=== DATA TO USE ===
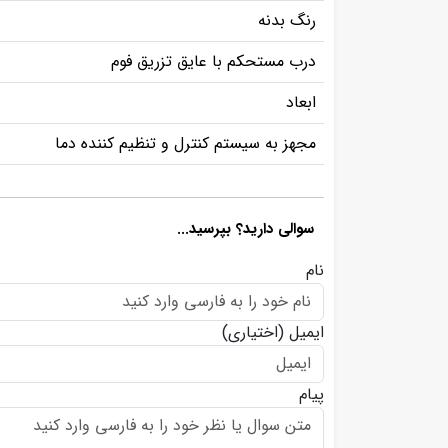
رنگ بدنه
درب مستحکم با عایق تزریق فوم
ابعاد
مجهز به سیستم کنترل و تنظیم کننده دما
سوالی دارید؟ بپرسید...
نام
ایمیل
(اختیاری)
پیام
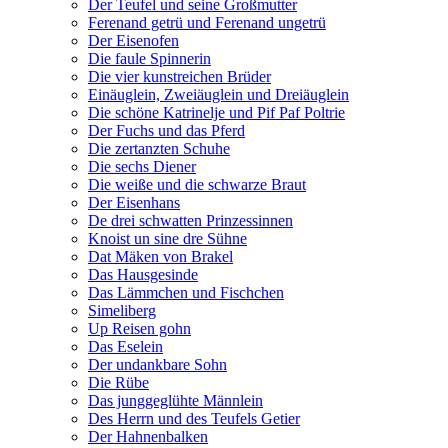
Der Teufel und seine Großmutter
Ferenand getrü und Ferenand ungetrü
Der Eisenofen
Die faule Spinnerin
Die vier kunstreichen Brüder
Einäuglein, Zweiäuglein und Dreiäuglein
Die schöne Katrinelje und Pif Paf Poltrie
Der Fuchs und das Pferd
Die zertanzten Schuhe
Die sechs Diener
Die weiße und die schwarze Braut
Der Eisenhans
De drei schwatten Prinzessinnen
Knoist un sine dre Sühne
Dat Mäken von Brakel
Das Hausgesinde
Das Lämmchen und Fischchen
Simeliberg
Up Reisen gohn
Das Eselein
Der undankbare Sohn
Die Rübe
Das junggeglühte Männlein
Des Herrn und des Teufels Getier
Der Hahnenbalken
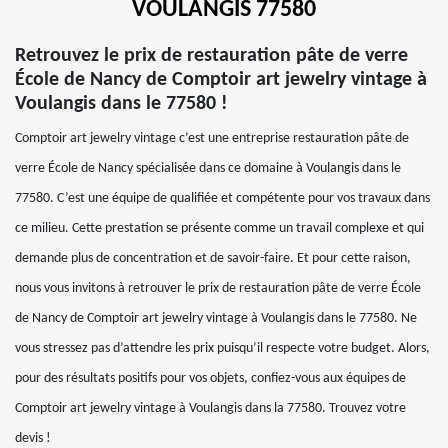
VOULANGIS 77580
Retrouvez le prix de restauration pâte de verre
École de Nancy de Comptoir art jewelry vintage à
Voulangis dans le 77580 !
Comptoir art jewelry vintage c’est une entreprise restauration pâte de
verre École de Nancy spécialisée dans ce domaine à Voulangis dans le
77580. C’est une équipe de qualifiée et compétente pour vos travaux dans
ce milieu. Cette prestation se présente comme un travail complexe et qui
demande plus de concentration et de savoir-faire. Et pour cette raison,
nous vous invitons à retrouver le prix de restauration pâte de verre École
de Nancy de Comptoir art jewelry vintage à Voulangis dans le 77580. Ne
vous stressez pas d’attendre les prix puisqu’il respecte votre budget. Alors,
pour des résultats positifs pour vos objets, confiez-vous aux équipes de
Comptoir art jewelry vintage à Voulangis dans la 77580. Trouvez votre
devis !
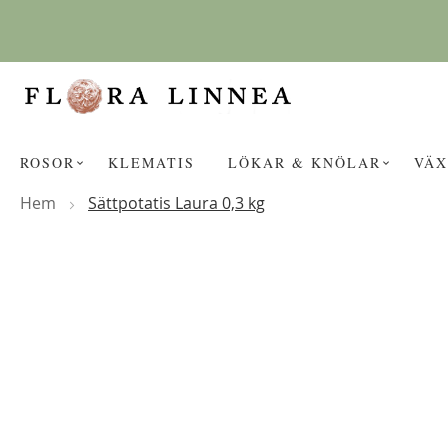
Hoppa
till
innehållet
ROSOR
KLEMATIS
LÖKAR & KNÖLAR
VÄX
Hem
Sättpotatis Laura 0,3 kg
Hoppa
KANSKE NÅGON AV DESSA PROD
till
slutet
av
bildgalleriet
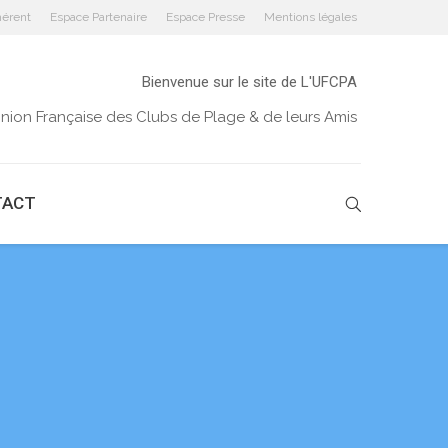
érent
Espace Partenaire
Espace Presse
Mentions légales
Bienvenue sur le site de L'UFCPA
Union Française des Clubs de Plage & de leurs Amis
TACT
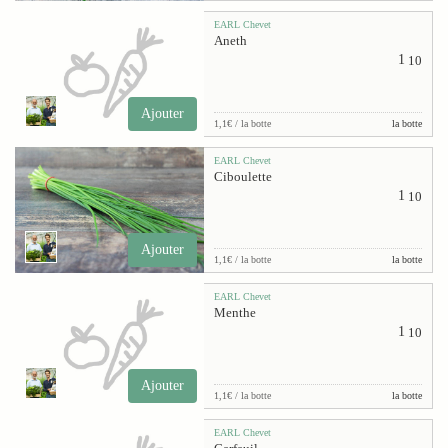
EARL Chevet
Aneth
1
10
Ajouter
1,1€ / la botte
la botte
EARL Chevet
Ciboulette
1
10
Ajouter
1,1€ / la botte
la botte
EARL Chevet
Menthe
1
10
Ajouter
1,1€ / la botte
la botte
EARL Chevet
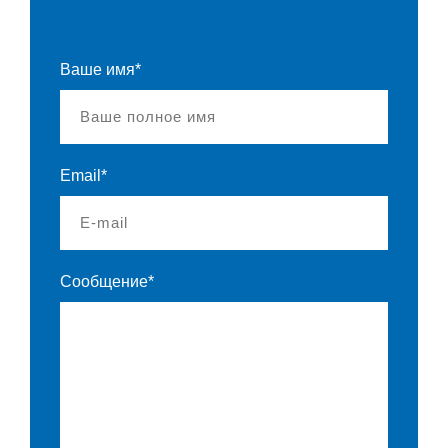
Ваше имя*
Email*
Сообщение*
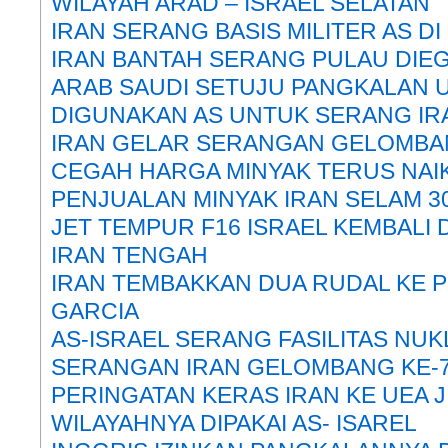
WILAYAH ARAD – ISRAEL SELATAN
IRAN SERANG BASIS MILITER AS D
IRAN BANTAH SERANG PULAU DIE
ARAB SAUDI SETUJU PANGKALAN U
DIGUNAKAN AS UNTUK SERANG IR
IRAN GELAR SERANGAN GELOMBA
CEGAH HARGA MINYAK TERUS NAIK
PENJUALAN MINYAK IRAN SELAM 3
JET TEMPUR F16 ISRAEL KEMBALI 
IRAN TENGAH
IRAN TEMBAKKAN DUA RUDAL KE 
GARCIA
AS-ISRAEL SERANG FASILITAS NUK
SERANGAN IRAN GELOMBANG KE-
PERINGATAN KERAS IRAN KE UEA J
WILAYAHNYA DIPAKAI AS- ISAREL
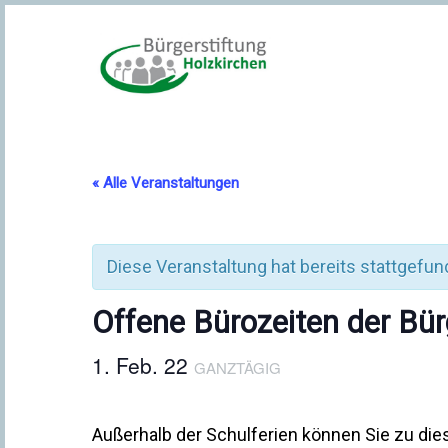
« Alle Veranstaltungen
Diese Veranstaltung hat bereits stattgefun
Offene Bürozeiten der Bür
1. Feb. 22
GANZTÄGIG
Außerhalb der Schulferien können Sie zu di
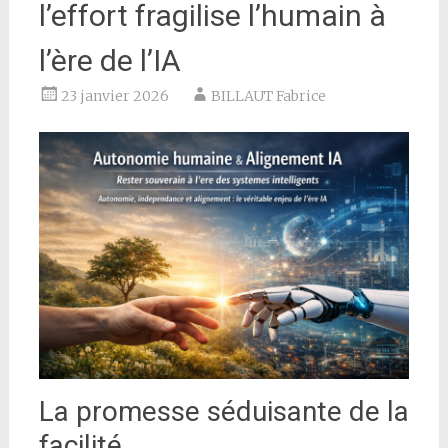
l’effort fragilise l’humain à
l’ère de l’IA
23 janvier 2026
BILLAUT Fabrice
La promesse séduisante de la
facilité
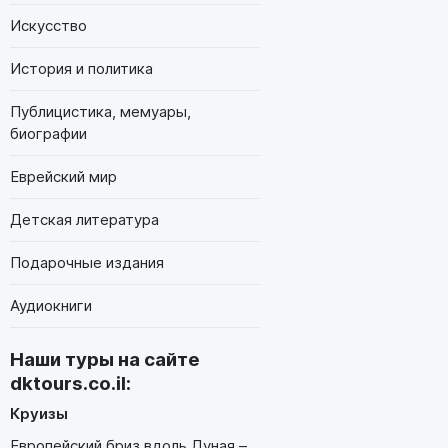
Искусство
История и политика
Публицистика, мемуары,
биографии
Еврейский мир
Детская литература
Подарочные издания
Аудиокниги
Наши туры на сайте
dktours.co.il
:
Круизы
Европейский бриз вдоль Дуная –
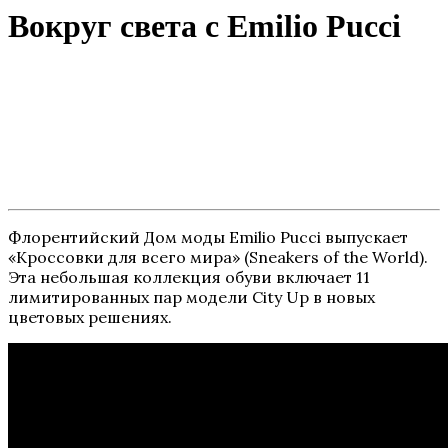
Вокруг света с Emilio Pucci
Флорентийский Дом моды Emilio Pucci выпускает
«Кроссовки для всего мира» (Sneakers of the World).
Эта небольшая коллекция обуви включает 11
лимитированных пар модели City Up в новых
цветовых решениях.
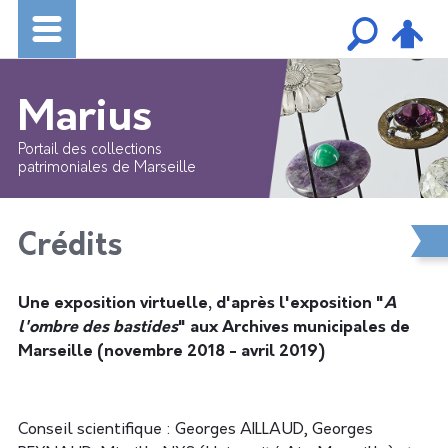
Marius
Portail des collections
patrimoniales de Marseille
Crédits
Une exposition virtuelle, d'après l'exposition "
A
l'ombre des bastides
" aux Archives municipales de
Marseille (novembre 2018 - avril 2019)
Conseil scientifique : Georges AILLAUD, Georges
===
Go through the entries above and copy each line with "jewelry" in it.

École de Nancy de Comptoir art jewelry vintage à
Comptoir art jewelry vintage c’est une entreprise restauration pâte de
de Nancy de Comptoir art jewelry vintage à Voulangis dans le 77580. Ne
Comptoir art jewelry vintage à Voulangis dans la 77580. Trouvez votre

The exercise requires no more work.